Profesor Markus Nothen dari University of Bonn, Jerman, bersama tim internasionalnya menganalisis informasi genetis dari 9.747 pasien gangguan bipolar dan 14.278 individu yang tidak mengalami gangguan bipolar. Secara total, ada 2,3 juta wilayah DNA yang dipelajari.
Dalam jurnal Nature Communications pada 2014, tim ini berhasil mengidentifikasikan lima kandidat gen penyebab gangguan bipolar, yakni ANK3 seperti yang diduga oleh para peneliti dari University of Michigan, ODZ4, TRANK1, ADCY2 pada kromosom 5 dan MIR2113-POU3F2 pada kromosom 6.
Nothen dan kolega secara khusus tertarik untuk mempelajari ADCY2 lebih lanjut karena gen ini berfungsi dalam produksi enzim yang mengonduksikan sinyal ke sel-sel saraf.
Selain miskomunikasi sel otak, beberapa studi juga menemukan masalah lain pada otak, seperti tingkat keasaman yang tinggi dan penipisan materi abu-abu, yang diduga sebagai penyebab gangguan bipolar.
Dugaan mengenai tingginya tingkat keasaman otak pada pasien gangguan bipolar ini semakin dikuatkan oleh temuan Tsuyoshi Miyakawa dari Fujita Health University dan timnya dalam jurnal Neuropsychopharmacology pada 2017.
Baca juga : Sepotong Kisah Pelukis Van Gogh sebagai Seorang Bipolar
Setelah menganalisis hasil dari 10 studi yang membandingkan otak pasien skizofernia dan bipolar yang sudah meninggal dengan subyek kontrol, tim Miyakawa menemukan bahwa median nilai pH pasien bipolar lebih rendah daripada subyek kontrol.
Hasil serupa juga ditemukan tim ketika memeriksa lima model tikus yang memiliki gen untuk kondisi gangguan bipolar.
Meski demikian, studi ini dilakukan pada pasien yang sudah meninggal sehingga masih perlu ditindaklanjuti dengan pencitraan otak pasien yang masih hidup. Selain itu, apakah keasaman otak yang mungkin menjadi karakteristik pasien gangguan bipolar ini adalah efek atau penyebab masih belum jelas.

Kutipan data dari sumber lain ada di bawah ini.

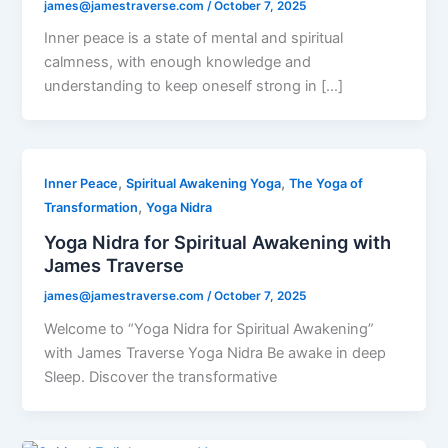
james@jamestraverse.com
/
October 7, 2025
Inner peace is a state of mental and spiritual
calmness, with enough knowledge and
understanding to keep oneself strong in […]
,
,
Inner Peace
Spiritual Awakening Yoga
The Yoga of
,
Transformation
Yoga Nidra
Yoga Nidra for Spiritual Awakening with
James Traverse
james@jamestraverse.com
/
October 7, 2025
Welcome to “Yoga Nidra for Spiritual Awakening”
with James Traverse Yoga Nidra Be awake in deep
Sleep. Discover the transformative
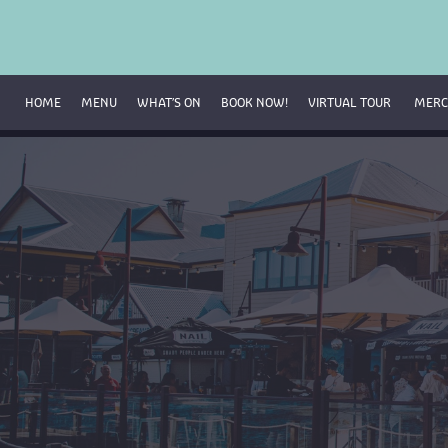
HOME
MENU
WHAT’S ON
BOOK NOW!
VIRTUAL TOUR 
MERC
Breakfast Menu
Beverage Menu
Food Menu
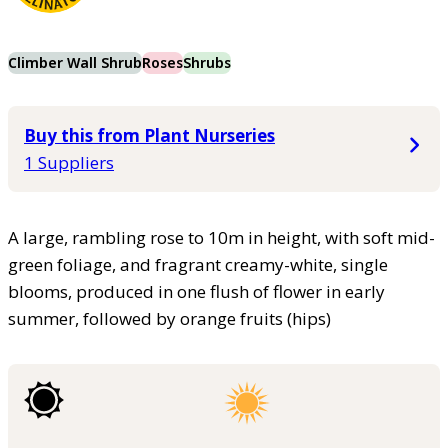
Climber Wall Shrub
Roses
Shrubs
Buy this from Plant Nurseries
1 Suppliers
A large, rambling rose to 10m in height, with soft mid-
green foliage, and fragrant creamy-white, single
blooms, produced in one flush of flower in early
summer, followed by orange fruits (hips)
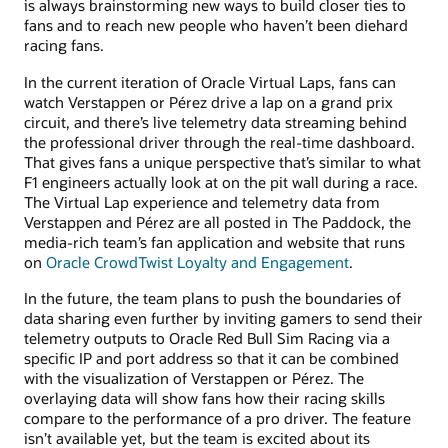
is always brainstorming new ways to build closer ties to
fans and to reach new people who haven’t been diehard
racing fans.
In the current iteration of Oracle Virtual Laps, fans can
watch Verstappen or Pérez drive a lap on a grand prix
circuit, and there’s live telemetry data streaming behind
the professional driver through the real-time dashboard.
That gives fans a unique perspective that’s similar to what
F1 engineers actually look at on the pit wall during a race.
The Virtual Lap experience and telemetry data from
Verstappen and Pérez are all posted in The Paddock, the
media-rich team’s fan application and website that runs
on
Oracle CrowdTwist Loyalty and Engagement
.
In the future, the team plans to push the boundaries of
data sharing even further by inviting gamers to send their
telemetry outputs to Oracle Red Bull Sim Racing via a
specific IP and port address so that it can be combined
with the visualization of Verstappen or Pérez. The
overlaying data will show fans how their racing skills
compare to the performance of a pro driver. The feature
isn’t available yet, but the team is excited about its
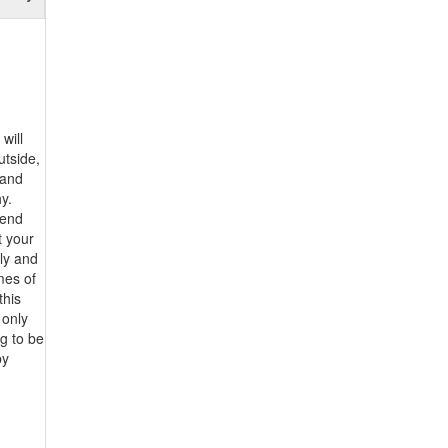
will
utside,
 and
y.
pend
t your
ily and
imes of
this
 only
g to be
by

Lalu pada tahun yang sama, sebuah konsorsium global yang terdiri dari 76 pusat penelitian dan 26 tim peneliti di seluruh dunia memublikasikan hasil dari studi MRI terbesar terhadap 6.503 individu dalam jurnal Molecular Psychiatry. 2.447 pasien dipelajari memiliki gangguan bipolar, sedangkan 4.056 individu sisanya tidak.
Mereka menemukan adanya penipisan materi abu-abu, terutama pada lobus frontal dan lobus temporal yang mengatur kontrol diri dan emosi, pada pasien gangguan bipolar.

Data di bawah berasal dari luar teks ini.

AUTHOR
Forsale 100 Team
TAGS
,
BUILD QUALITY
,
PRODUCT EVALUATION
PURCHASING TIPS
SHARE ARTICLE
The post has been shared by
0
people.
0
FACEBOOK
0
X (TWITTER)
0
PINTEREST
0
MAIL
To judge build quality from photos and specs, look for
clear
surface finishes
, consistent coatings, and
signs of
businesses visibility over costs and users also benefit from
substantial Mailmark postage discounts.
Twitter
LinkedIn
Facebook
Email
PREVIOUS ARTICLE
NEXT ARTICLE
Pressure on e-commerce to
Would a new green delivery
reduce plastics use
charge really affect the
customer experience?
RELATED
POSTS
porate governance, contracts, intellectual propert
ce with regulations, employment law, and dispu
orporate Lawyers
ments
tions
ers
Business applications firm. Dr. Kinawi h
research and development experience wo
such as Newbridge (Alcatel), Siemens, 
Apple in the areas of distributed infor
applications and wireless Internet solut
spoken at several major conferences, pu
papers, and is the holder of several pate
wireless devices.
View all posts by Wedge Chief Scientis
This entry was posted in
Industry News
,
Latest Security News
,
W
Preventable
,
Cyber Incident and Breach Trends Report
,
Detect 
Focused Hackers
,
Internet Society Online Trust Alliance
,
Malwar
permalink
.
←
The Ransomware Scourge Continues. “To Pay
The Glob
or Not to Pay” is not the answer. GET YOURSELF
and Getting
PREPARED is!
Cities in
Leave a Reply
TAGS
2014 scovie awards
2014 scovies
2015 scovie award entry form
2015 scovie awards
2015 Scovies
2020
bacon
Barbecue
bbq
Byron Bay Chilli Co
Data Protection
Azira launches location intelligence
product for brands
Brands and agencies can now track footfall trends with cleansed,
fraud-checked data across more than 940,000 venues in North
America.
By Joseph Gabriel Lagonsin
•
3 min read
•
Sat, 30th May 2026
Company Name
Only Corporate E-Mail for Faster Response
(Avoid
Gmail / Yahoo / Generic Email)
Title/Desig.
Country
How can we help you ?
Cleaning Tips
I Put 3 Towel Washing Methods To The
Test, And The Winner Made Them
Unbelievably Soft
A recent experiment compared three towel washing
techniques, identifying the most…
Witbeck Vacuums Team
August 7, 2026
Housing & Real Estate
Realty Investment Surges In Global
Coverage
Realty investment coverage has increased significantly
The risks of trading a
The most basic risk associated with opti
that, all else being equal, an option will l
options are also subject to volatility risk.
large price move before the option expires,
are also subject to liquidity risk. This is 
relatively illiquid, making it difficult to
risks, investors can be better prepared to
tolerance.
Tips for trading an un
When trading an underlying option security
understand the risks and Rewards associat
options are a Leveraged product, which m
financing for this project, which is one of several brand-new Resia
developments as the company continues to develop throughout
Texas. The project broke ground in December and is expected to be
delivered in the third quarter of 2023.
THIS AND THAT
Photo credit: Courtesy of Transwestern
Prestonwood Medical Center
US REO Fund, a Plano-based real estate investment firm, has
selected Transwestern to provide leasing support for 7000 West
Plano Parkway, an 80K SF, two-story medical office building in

Mencari penanganan terbaik
Selain penyebab, para peneliti juga terus mengeksplorasi efektifitas dan keamanan berbagai pengobatan dan penanganan gangguan bipolar.

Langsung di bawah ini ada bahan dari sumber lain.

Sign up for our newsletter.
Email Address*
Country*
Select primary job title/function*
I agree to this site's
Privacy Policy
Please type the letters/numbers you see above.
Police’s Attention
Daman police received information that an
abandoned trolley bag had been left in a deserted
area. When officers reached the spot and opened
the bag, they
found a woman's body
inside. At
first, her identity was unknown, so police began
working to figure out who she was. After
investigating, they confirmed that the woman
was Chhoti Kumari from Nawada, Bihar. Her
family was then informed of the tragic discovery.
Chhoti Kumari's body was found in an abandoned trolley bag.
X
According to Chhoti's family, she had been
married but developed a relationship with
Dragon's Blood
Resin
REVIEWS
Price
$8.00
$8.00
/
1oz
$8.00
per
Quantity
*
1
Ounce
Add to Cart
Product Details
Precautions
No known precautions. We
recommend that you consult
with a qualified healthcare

Salah satunya telaahan yang baru dipublikasikan di jurnal Bipolar Disorder.
Para peneliti menemukan bahwa terapi litium paling efektif dalam mengontrol gejala gangguan bipolar dibanding monoterapi lainnya setelah menelaah sembilan studi observasi terkontrol yang melibatkan 14.271 pasien dengan gangguan bipolar di Swedia, Denmark, Amerika Serikat, Jerman, Italia, Inggris, Australia dan Kanada.
Selain lebih efektif dalam mengontrol gejala gangguan bipolar, litium juga ditemukan mengurangi risiko bunuh diri dan kemunculan demensia pada pasien dengan gangguan bipolar.